The value of an engineering degree from Wright State University’s Lake Campus is no secret. The word is out.
In its 10-year lifetime, the engineering program has exploded in popularity, expanding from seven students in 2010 to about 130 today. More than 100 students have graduated from the program since it was launched.
The Lake Campus engineering program has become a gold mine of talent for local employers such as Honda, Crown Equipment and Coldwater Machine, who love the strong work ethic of the students and the fact that many of them want to stay in the area after graduating.
“They know they will have these graduating engineering students for the long term,” said Mark Johnson, a lecturer in mechanical engineering at Lake Campus.
Jordon Coffman, who grew up in Rockford, was one of the seven students in the first engineering class at Lake Campus. He interned at Crown Equipment and was surprised at how much responsibility the company gave him.

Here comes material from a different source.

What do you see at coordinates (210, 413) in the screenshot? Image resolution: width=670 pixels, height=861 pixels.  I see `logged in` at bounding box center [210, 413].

“They threw me into engineering work,” he said. “The co-op experience was a huge factor in me learning what engineering is and what type of responsibilities I would have when I graduate.”
Crown offered Coffman a full-time job before he graduated. Currently, he works in the advanced energy unit of the company’s product development group.

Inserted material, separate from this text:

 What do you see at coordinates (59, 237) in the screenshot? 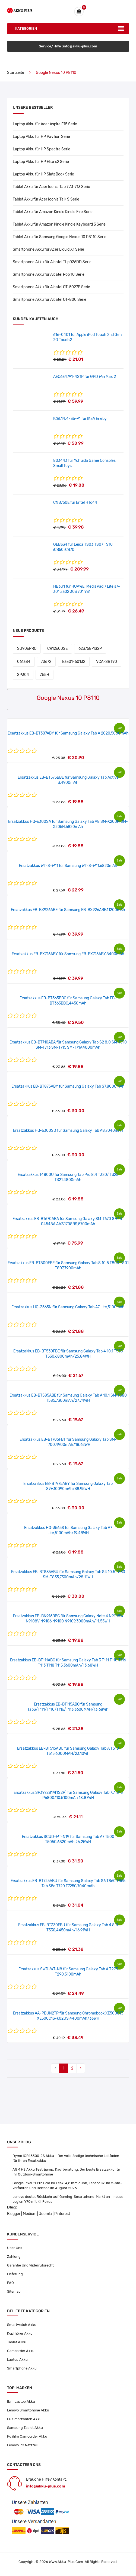 I see `Tablet Akku für Samsung Google Nexus 10 P8110 Serie` at bounding box center [59, 237].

Johnson said the co-ops and internships enable students to apply the theories they learn in class and incentivizes them to master the material because they realize they will have to know it in a real-world job.

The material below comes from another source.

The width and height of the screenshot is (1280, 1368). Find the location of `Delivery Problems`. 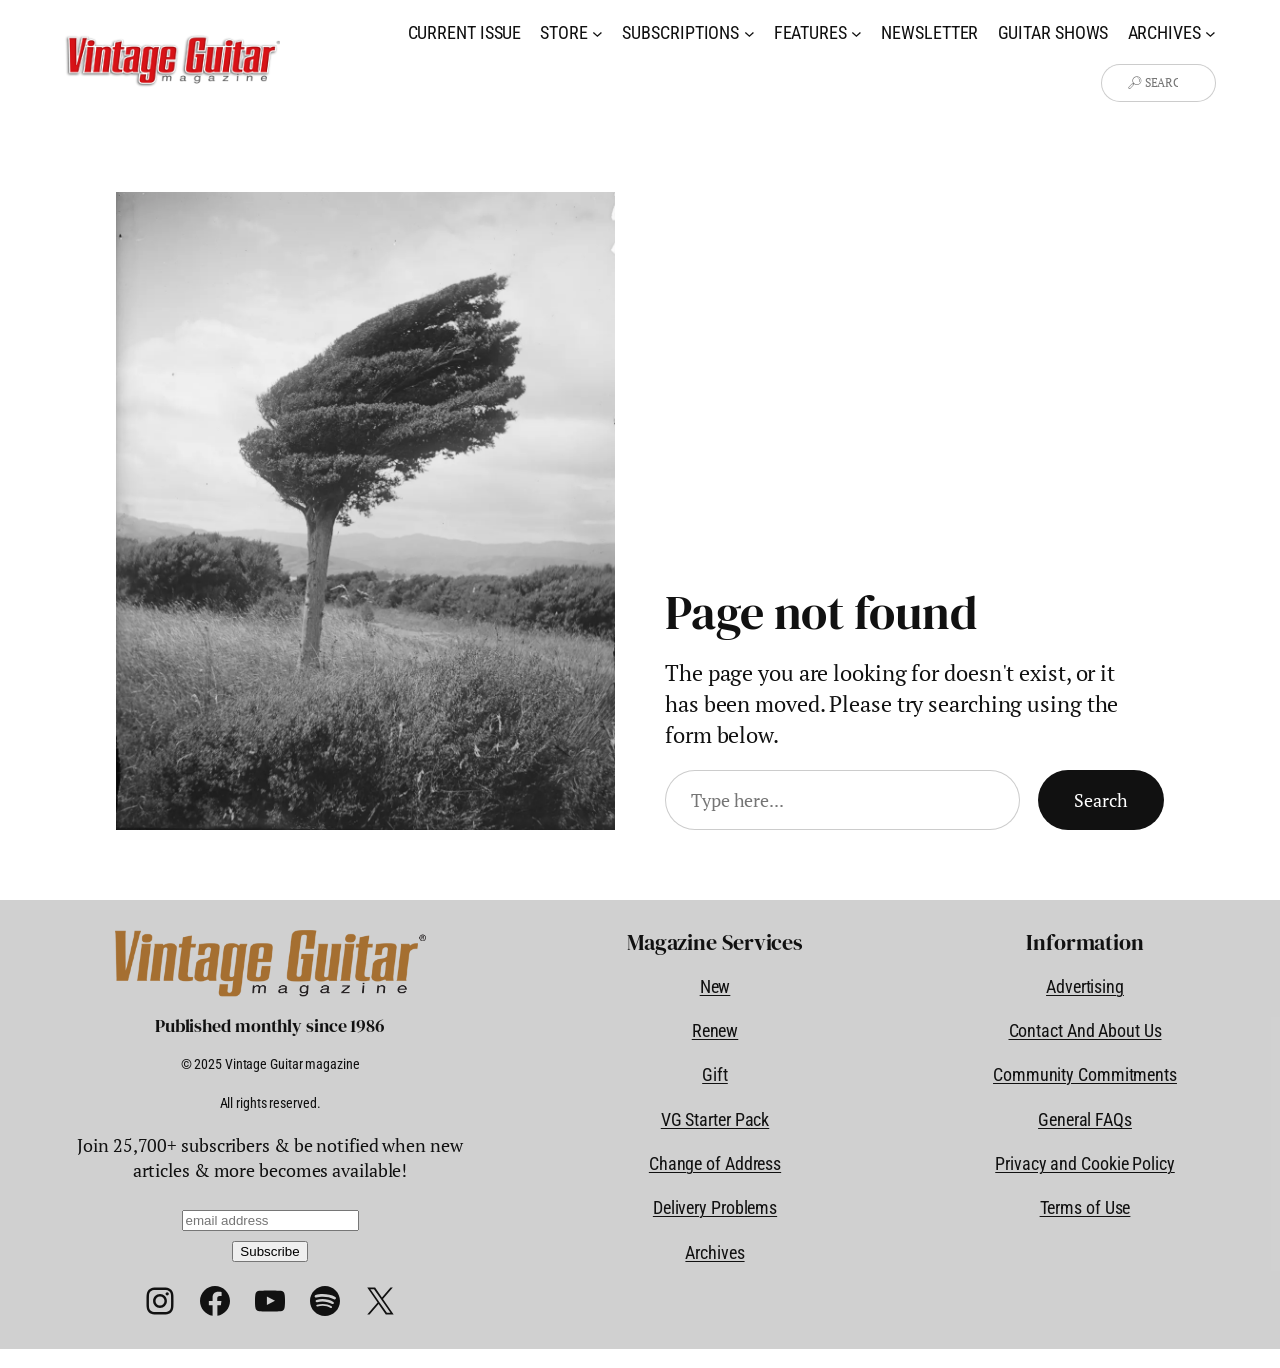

Many of the freshmen and sophomores in internships and co-ops are usually tasked with working on engineering drawings to learn design. Juniors and seniors learn more project management.
Students must learn how to juggle classes with their internships and other responsibilities.
“The work ethic is just incredible up here,” said Johnson. “They need that work ethic in order to keep up and make sure they are able to do what’s needed.”
Mechanical engineering student Brittney Hiestand, of North Star, co-ops at Crown Equipment, where she works in product development.
“As an engineer, I learned a lot more about CAD modeling, which is big,” she said. “I didn’t realize how much I would actually use that.”
Previously, she worked in manufacturing, helping Crown engineers make improvements to the assembly line.
“I learned a lot of people skills, especially having to talk to the shop floor employees,” she said.
Students who have graduated from the engineering program who work at Honda have told Johnson they really enjoy working there.
“What they’re doing matters,” he said. “They are taking products that consumers are going to be using and they feel that kind of pride about the company and themselves.”
Johnson earned his bachelor’s and master’s degrees in mechanical engineering from Wright State and is working on his Ph.D. After graduating with his master’s degree in 2016, Johnson came to Lake Campus.
The engineering program has four faculty members – three who teach mechanical engineering and one who teaches electrical engineering.
Students can complete their bachelor’s degree in mechanical engineering at Lake Campus, while electrical engineering students can complete their degree by taking a combination of classes at both the Lake and Dayton Campuses.
Johnson said the small classes enable him to better know the students and give more personal attention to those who need it.
“And because of the small number of students we have, we are able to make our classes a little bit more hands-on with projects,” he said.
Senior design projects have included building a working quarter-scale tractor from scratch and a treadmill-like apparatus to measure the speed of fish.
“It was an interesting project because they had to deal with a propeller and the fluid dynamics to make sure they had the laminar flow so that it was nice and smooth for the fish to swim through,” said Johnson.
The engineering program is more than just classwork and internships. Students are also offered cultural opportunities.
During the past two summers, Johnson has taken about a dozen of his engineering students on study-abroad trips to Jena, Germany, which features research institutes as well as an optical museum and the remains of a 15th century monastery. The students attended classes with German students at the Hochschule university of applied sciences.
“I know that at least two students last year had never been on a plane before,” said Johnson. “It allows them to open their eyes and see the bigger picture of the world.”
Engineering students also take part in community outreach events, holding robotics and trebuchet competitions to introduce engineering concepts to middle school and high school students.
That community spirit doesn’t end with graduation. Coffman, for example, helps with a Crown STEM program in which high school students participate in engineering-related activities, making presentations on mechanical engineering.
“It tries to get students interested and help determine what engineering field they may be interested in,” he said.